Thanks guys. Smokers are foreign to me. I'm not sure I want to go there, at least not right now. The reason I don't just continue using my El-Cheapo-Weber-Style-Kettle-Charcoal grill, beside the fact that next time a bird sits on it it will fall apart from years of rusting, is time. I have a one year old, which means time is now a luxury.
Needs
None. Let's be honest, I don't NEED anything. I have this 10 year old $150 rusty crap gas grill that a friend gave me a few years back, and 85% of the time it does just fine. I've entertained large crowds with it despite its 58 sq inches cooking surface (ok so I'm exagerating a bit, but the thing is tiny).
Hopes
I guess my hopes is to keep getting better at it, keep getting better at it, keep getting better at it. I love food, and I want to make people around me love it to. I married a die-hard vegetarian, who I've since convinced to eat chicken, filet mignon, ham, bacon, pork chops, braised pork butt, sausages, meatballs etc... just because "it smells soooo good in this kitchen" as she says. That's my pride - I guess my hope is that one day she'll enjoy a rare duck breast or leg of lamb? One can dream.
Wifely Constraints
Honestly I don't really understand that. If my wife gave me constraints I probably wouldn't be with her. I can do whatever I want, and I don't have to convince her. The only constraint is that she wants her steak well done and with lots of cayenne, and she wants her chicken breast dry, boneless and skinless. But if tonight I tell her "look honey I finally bought that kalamazoo grill", the only thing she'd reply would probably be "Hmmm it's not that pretty - didn't they have it in red or something?" :smoking: Guess I'm lucky that way.
Budget
I keep going back and forth on that one. On one hand paying $1,000 for a gas grill seems like way too much money to me, on the other hand I dream of one day building a custom made outdoor kitchen. But somewhere between my old rusty 58 sq inches gas grill and my custom outdoor kitchen lies reality, and that's probably the $1,000 gas grill - or something close.

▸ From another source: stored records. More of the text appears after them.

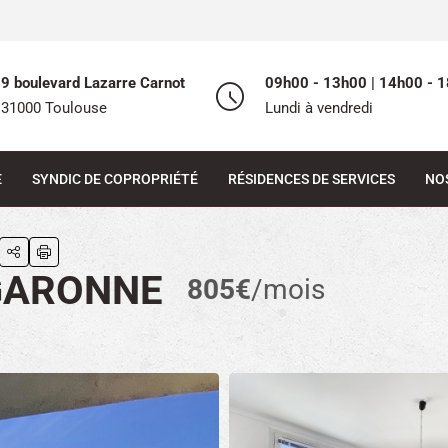
9 boulevard Lazarre Carnot
09h00 - 13h00 | 14h00 - 1
31000 Toulouse
Lundi à vendredi
E
SYNDIC DE COPROPRIÉTÉ
RÉSIDENCES DE SERVICES
NO
 GARONNE
805€
/mois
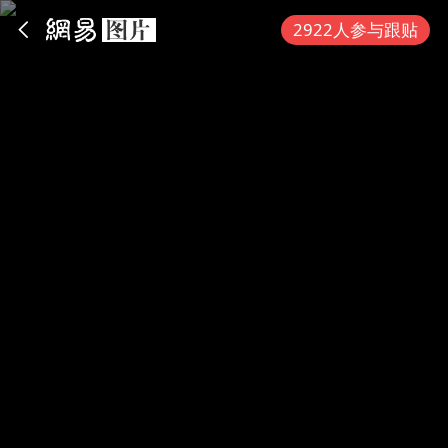
App内打开
2922人参与跟贴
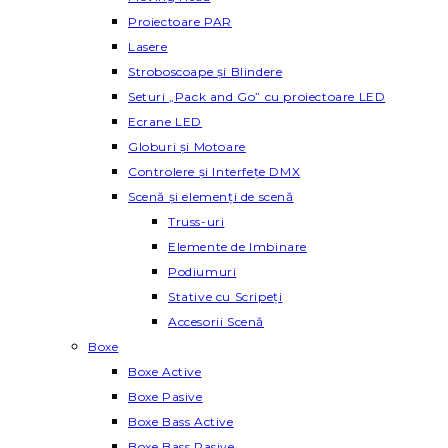
Proiectoare PAR
Lasere
Stroboscoape și Blindere
Seturi „Pack and Go” cu proiectoare LED
Ecrane LED
Globuri și Motoare
Controlere și Interfețe DMX
Scenă și elemenți de scenă
Truss-uri
Elemente de Imbinare
Podiumuri
Stative cu Scripeți
Accesorii Scenă
Boxe
Boxe Active
Boxe Pasive
Boxe Bass Active
Boxe Bass Pasive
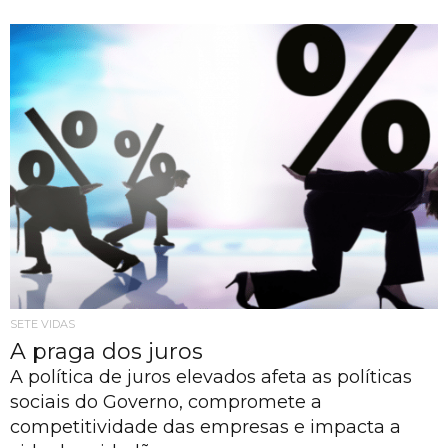
SETE VIDAS
A praga dos juros
A política de juros elevados afeta as políticas
sociais do Governo, compromete a
competitividade das empresas e impacta a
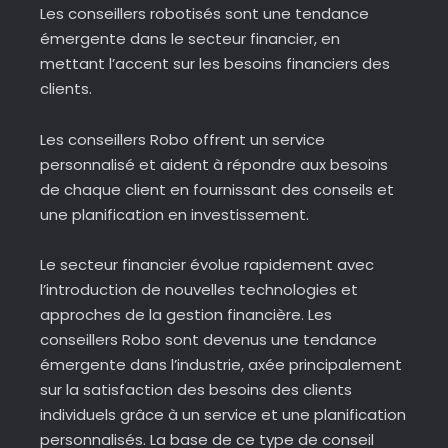
Les conseillers robotisés sont une tendance
émergente dans le secteur financier, en
mettant l’accent sur les besoins financiers des
clients.
Les conseillers Robo offrent un service
personnalisé et aident à répondre aux besoins
de chaque client en fournissant des conseils et
une planification en investissement.
Le secteur financier évolue rapidement avec
l’introduction de nouvelles technologies et
approches de la gestion financière. Les
conseillers Robo sont devenus une tendance
émergente dans l’industrie, axée principalement
sur la satisfaction des besoins des clients
individuels grâce à un service et une planification
personnalisés. La base de ce type de conseil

I grew up in the Alps, in France. To my friends and I, when we were 16, going out meant grabbing a sleeping bag, a guitar, some merguez and some steaks, and going up into the mountains. We knew a few magical places where we had an incredible view of the valley, we would gather wood, put stones in a circle, thread those merguez onto wood sticks, slap those steaks onto one of the flat stones around the fire, and we felt like a million bucks.
Now I would love to recreate that experience - or something close.
I really tend to think that you're right BDL: I need two grills. One for when time is of the essence, one for the real wood fire experience.
So here's what I'm thinking now.
1) A gas grill: Broil King Sovereign XLS 90
I saw you recommend that grill a while ago and it seems to have everything I "need" and more, plus right now it's on sale for $715.

2) A wood fire pit.
I was originally considering having one built, but I'm not sure how easy/pricy that would be? Another way would be to get something like that, but I'm a bit wary of spending $500 on a made-in-china piece of equipment I've never seen in person.

BDL, you're in L.A., maybe you'd know a place where I can buy a serious wood fire pit? Or maybe I should just have someone build me one. My concern with those is, how do you get the ashes out of the pit? Shovel them out?
Anyway, that's where I'm standing as of now. :thumb:
Thanks so much for sharing ideas and pointers guys.